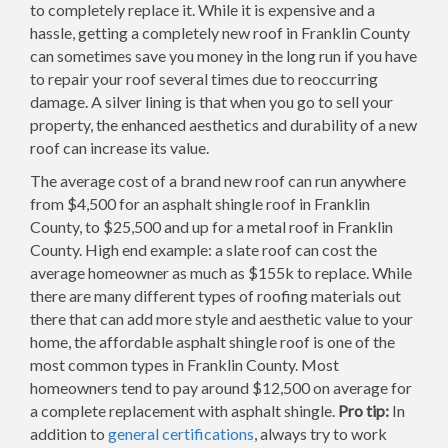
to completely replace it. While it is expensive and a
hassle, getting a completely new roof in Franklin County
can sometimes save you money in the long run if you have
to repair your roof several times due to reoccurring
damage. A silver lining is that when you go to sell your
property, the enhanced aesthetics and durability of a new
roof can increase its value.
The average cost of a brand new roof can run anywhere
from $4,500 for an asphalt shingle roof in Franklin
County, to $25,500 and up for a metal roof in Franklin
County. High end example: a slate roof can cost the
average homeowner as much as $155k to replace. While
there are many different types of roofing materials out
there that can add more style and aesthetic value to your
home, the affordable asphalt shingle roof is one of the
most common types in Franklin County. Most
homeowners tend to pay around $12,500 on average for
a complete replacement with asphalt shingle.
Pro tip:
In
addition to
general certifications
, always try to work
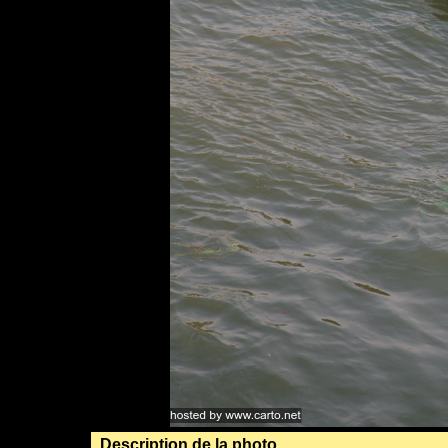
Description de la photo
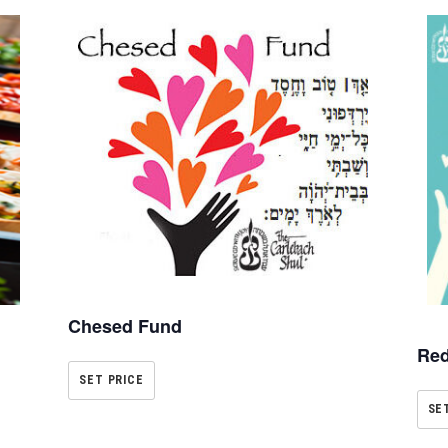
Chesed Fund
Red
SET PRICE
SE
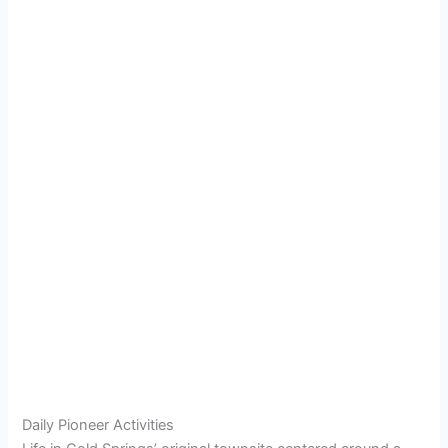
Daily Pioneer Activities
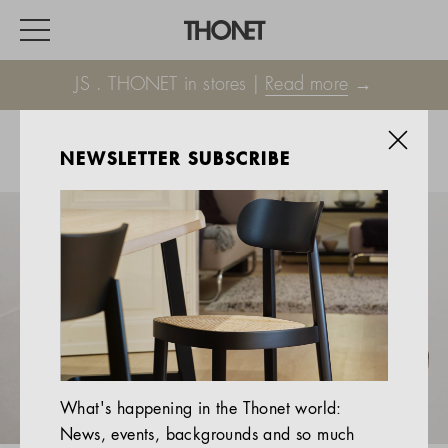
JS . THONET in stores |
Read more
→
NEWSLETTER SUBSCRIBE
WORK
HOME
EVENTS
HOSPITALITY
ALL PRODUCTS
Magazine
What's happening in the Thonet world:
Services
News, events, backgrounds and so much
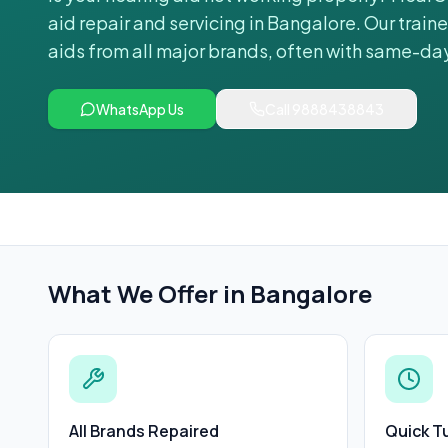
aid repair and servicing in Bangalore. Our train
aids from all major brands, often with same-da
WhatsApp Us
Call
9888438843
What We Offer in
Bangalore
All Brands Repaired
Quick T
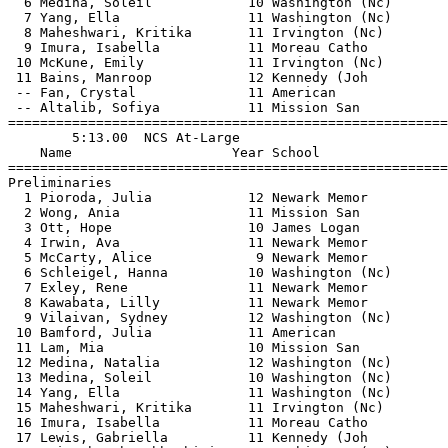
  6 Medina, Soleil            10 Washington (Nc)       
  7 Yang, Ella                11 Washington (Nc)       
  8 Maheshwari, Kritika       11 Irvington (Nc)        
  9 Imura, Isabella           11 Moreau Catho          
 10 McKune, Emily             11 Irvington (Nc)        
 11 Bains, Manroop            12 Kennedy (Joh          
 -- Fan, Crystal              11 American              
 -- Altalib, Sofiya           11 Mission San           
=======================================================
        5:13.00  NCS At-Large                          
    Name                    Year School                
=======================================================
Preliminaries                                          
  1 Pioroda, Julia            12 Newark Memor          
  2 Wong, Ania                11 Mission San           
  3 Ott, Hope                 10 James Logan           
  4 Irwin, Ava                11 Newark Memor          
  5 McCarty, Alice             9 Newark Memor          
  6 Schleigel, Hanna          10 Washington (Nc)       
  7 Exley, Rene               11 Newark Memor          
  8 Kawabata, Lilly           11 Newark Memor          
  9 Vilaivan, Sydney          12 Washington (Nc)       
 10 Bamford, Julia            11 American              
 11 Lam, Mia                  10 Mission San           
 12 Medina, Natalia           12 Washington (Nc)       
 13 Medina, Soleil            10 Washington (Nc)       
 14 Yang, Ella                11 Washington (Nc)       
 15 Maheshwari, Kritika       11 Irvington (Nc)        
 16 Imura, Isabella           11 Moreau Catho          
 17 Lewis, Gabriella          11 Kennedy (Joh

□ □ □ □

[Aim of the task]
Wherever a line above contains the string "American", copy that line.

[Output of the exercise]
 -- Fan, Crystal              11 American              
 10 Bamford, Julia            11 American              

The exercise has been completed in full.